PER COOKIE: 160 calories, 8 g fat (4 g saturated fat, 0 g trans fat), 190 mg sodium, 21 g carbs (0 g fiber, 10 g sugar), 1 g protein

These cookies from Meijer sound like a buttery sweet dream, but don't be fooled. In a review on the store's website, one customer writes, "Another thorough disappointment from the Frederick's brand. Flavorless and a terrible texture."

What could be to blame for this great cookie calamity, you may ask? Well, one shopper points to the type of flour which is used: whole wheat flour as opposed to the bleached wheat flour that is commonly found in other popular brands.

Not to mention, this dough is definitely one of the worst to have in your fridge health-wise with a whopping 190 mg of sodium and sitting at a total of 160 calories per cookie.

The other Frederik's flavors haven't gained many loyal fans either. The brand's Salted Pretzel Chocolate Chip Cookie Dough is a tad on the salty side with a weird, greasy texture and lack of chocolate chips, according to customers.
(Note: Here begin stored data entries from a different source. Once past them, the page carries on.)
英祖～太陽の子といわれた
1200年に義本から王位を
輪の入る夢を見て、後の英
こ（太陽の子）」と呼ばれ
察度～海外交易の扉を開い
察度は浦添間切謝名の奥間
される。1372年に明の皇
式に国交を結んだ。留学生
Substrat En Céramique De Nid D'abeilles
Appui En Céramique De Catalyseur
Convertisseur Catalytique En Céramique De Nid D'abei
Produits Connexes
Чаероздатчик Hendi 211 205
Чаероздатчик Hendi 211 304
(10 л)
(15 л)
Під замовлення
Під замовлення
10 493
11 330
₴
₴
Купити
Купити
And, the Brownie flavored variety was described as "bland" and "hands down the worst cookie ever."

Nestle Toll House White Chip Macadamia Nut Cookie Dough

nestle white chocolate chip macademia nut

PER COOKIE: 90 calories, 4.5 g fat (2 g saturated fat, 0 g trans fat), 95 mg sodium, 11 g carbs (0 g fiber, 7 g sugar), <1 g protein

A classic white chocolate macadamia nut cookie contains white chocolate morsels and chopped macadamia nuts as its main ingredients–as its name would suggest. But, Nestle's version is apparently served with an unwanted mystery ingredient: coconut flakes.
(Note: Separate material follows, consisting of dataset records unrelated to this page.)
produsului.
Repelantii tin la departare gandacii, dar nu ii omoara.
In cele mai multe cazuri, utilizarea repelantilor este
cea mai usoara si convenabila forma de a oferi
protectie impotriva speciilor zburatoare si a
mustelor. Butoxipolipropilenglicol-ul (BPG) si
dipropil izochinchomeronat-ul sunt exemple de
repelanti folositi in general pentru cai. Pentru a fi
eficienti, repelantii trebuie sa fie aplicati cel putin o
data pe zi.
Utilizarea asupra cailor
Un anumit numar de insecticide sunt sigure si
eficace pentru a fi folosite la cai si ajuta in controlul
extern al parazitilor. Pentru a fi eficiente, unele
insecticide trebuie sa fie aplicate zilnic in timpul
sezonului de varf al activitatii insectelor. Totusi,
Although the packaging does disclose this information (but in small lettering within the ingredients list), customers don't seem to appreciate the surprise. "Yuck! Why on earth would coconut flakes go into a white chocolate macadamia cookie?!" a reviewer asks on the Meijer website. "We ditched the whole lot of them. I will make these from scratch from now on. And will look for hidden ingredients from here on out."

Additionally, the dough often comes unevenly mixed with grainy dough in spots, an overdose of salt in others, and just overall not enough nuts for them to be worthy of their name.